The I-580 project, which began construction in June 2014, is converting the eastbound high-occupancy vehicle (HOV) lane and another lane into two express lanes from Hacienda Drive to Greenville Road in Livermore.

For the westbound direction, a single express lane will run from Greenville to the San Ramon/Foothill roads overcrossing, creating the first HOV-specific lane on westbound I-580 through the corridor.

New driving lanes were previously built in each direction as part of separate HOV and auxiliary lanes projects, Lengyel said.

The express lanes would be free to access for carpools, vanpools, public transit, motorcycles and eligible clean-air vehicles while other solo drivers could pay a toll to use the lanes from 5 a.m. to 8 p.m. Mondays through Fridays. The lanes would be open free-of-charge all other times.

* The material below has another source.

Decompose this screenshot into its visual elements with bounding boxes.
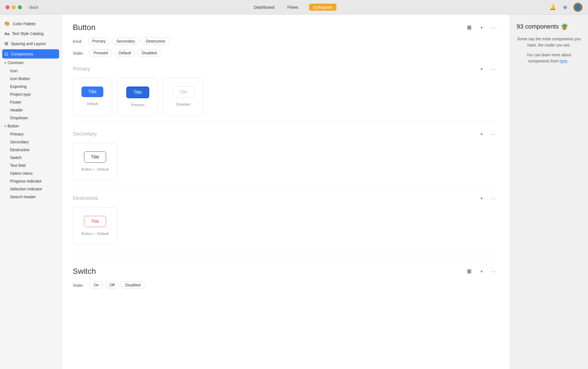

Express lane access will be nearly continuous, except for limitations eastbound between Hacienda and Fallon and El Charro roads and westbound between Hacienda and San Ramon Road.

Alameda CTC officials hope the lanes will help maximize HOV efficiency and reduce congestion throughout the corridor, which ranked as the sixth-most congested freeway during commute hours in the Bay Area, according to a study released by the MTC in 2013.

Whether express lanes impact another significant congestion contributor -- crashes -- isn't immediately clear, according to Goodwin.

"I am not aware of any data that show either an increase or a decline in accidents on express lanes when compared to either traditional carpool lanes or general purpose lanes," he said.

The toll express lanes could provide a new opportunity to increase the capacity of heavily traveled I-580, according to Assemblywoman Catharine Baker (R-San Ramon), who represents the Tri-Valley.

"My hope is that it will help alleviate congestion," she said, adding, "I'm going to be watching very closely to make sure we have the capacity we're hoping for."

Such monitoring will have to wait though, as the express lanes -- originally scheduled to open this fall -- recently hit a delay during construction, pushing the opening date out to early 2016, if weather cooperates, Lengyel said.

"We have had construction delays on the civil infrastructure due to material shortages, and thus a little more time is needed to complete full system integration efforts as well as system testing throughout the corridor," Lengyel explained.

Baker said the I-580 delay surprised her somewhat because she heard from Caltrans officials a few weeks ago that the project was on track.

"The main thing is they just get it right the first time," she added.

Among the project components still to be completed is the adoption of a toll fee schedule, which Alameda CTC expects to approve in the "next several months," Lengyel said.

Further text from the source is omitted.